We also still need to redefine the escalation policy on OpsGenie.

  • 5m: Firefighters and volunteers
  • 10m: Management (Xavier & Braden)
  • 20m: Management - backup (Xavier & Braden)
  • 30m: Ops review - backup (Tim)

What about?

  • 5m: Firefighters and volunteers
  • 10m: Management (Firefighter manager)
  • 20m: Management - backup (Firefighter manager & Firefighter manager backup)
  • 30m: Ops review - backup (@tikr do you still want to be here? Maybe @antoviaque and @braden, you want to be here too?

Once we decided on these two last questions, I will start the handbook pull request and then ask if anybody in the team wants to take this new role and the backup one. Sounds good?

1 Like

Yes, you can leave me on the last level of escalation in case the first levels are unavailable.
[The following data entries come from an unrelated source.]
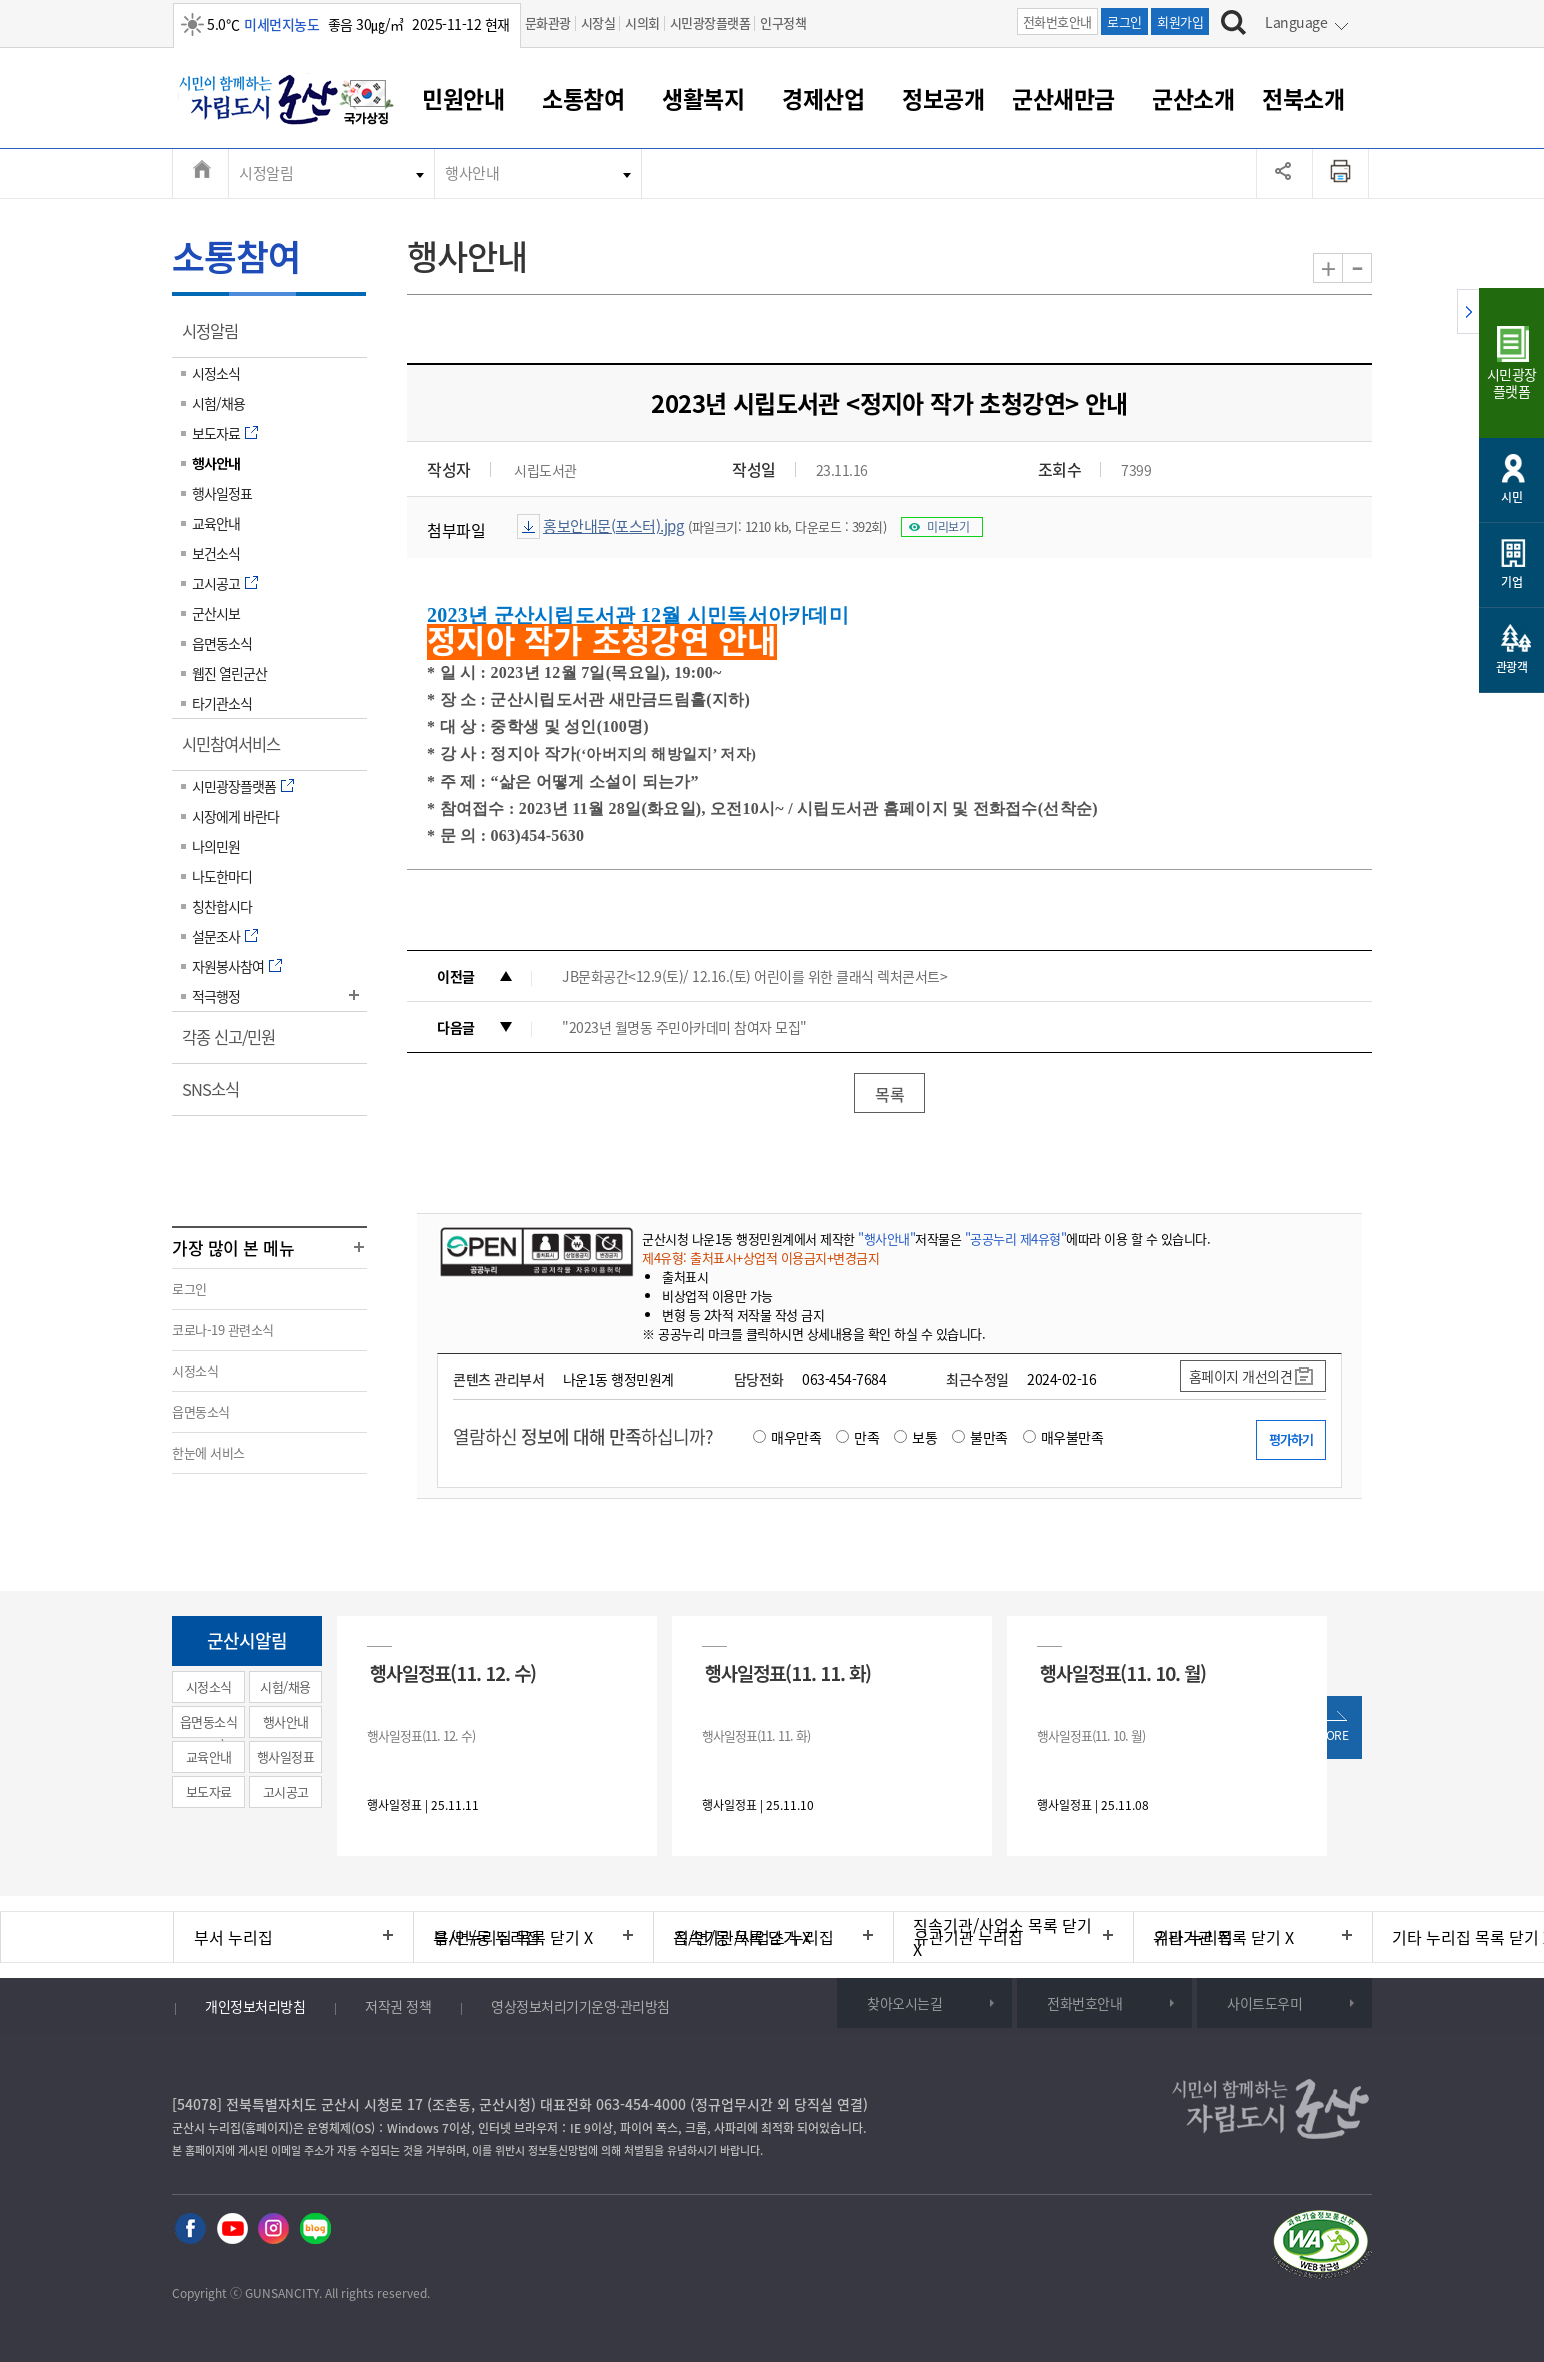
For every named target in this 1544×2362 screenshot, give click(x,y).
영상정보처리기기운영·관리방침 (580, 2006)
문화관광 (548, 22)
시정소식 (216, 373)
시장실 (598, 22)
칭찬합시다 (222, 906)
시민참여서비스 (237, 751)
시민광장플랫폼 (710, 22)
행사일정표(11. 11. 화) (788, 1672)
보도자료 (216, 433)
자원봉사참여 (228, 966)
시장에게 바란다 (235, 816)
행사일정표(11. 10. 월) (1123, 1672)
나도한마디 (222, 876)
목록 (889, 1094)
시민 (1511, 497)
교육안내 (216, 523)
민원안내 (463, 98)
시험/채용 (218, 403)
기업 (1511, 582)
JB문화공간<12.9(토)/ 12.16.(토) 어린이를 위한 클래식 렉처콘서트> (754, 976)
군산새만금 (1063, 98)
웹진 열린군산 (229, 673)
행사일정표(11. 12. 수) (453, 1672)
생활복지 (703, 98)
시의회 (642, 22)
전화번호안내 (1057, 21)
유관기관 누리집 (968, 1937)
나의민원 (216, 846)
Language (1296, 22)
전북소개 (1303, 98)
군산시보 (216, 613)
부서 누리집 (233, 1937)
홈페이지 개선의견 (1241, 1376)
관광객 (1512, 667)
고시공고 (216, 583)
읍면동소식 (222, 643)
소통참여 (583, 98)
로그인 (1124, 21)
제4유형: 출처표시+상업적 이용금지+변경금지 (760, 1257)
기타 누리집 (1193, 1937)
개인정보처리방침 (255, 2006)
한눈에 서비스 (208, 1452)
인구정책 (783, 22)
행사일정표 (222, 493)
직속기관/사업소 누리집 (754, 1937)
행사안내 (472, 173)
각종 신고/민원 (235, 1044)
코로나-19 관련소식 (223, 1329)
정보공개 (943, 98)
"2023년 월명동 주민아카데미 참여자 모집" (684, 1027)
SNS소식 (217, 1096)
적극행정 (216, 996)
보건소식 (216, 553)
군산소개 (1193, 98)
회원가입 (1180, 21)
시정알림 (266, 173)
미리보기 (948, 527)
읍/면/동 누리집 (487, 1937)
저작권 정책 (398, 2006)
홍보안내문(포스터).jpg (613, 526)
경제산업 (823, 98)
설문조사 (216, 936)
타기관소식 (222, 703)
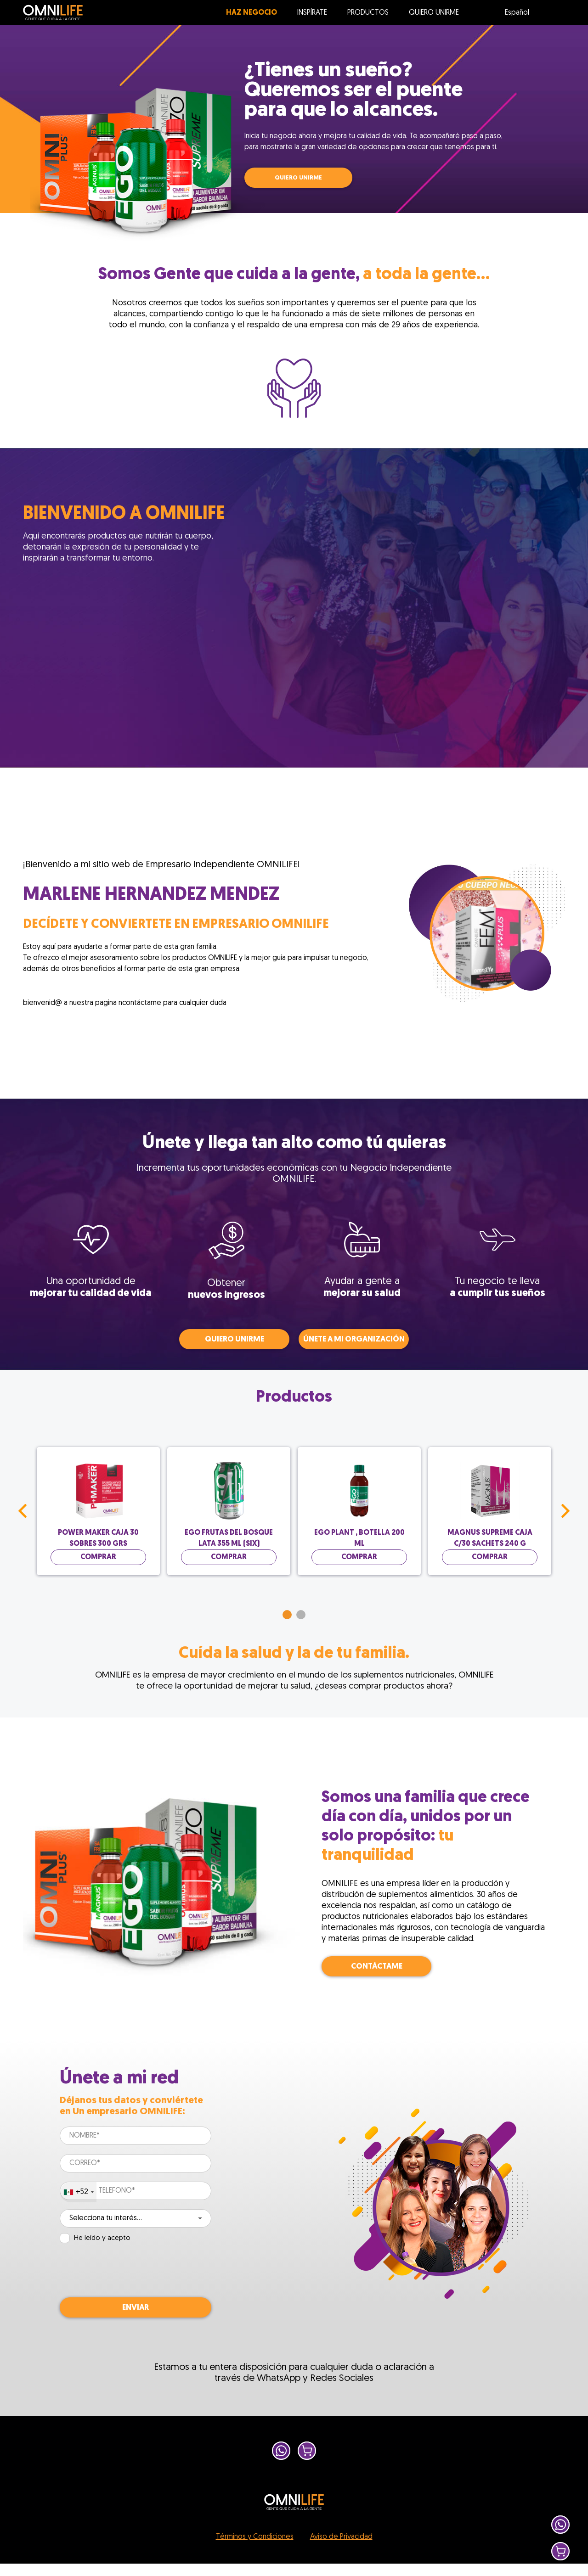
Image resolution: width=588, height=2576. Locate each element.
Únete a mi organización (354, 1339)
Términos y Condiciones (255, 2537)
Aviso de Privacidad (341, 2537)
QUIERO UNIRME (298, 178)
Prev (22, 1511)
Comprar (98, 1557)
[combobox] (78, 2192)
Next (565, 1511)
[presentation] (129, 2271)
@toxinu Yup, you can also leave me at the last level. :+1: And for the time logging for the firefighting manager, let’s put x2.

@toxinu You can leave me at the last level of escalation as well for now. Thanks for checking :slight_smile:

Once we’ve tested this new process a bit and are happy with how it works we can consider updating the ops reviewer role and remove any overlap with the firefighting manager role (including being a part of the escalation levels that we have defined in OpsGenie).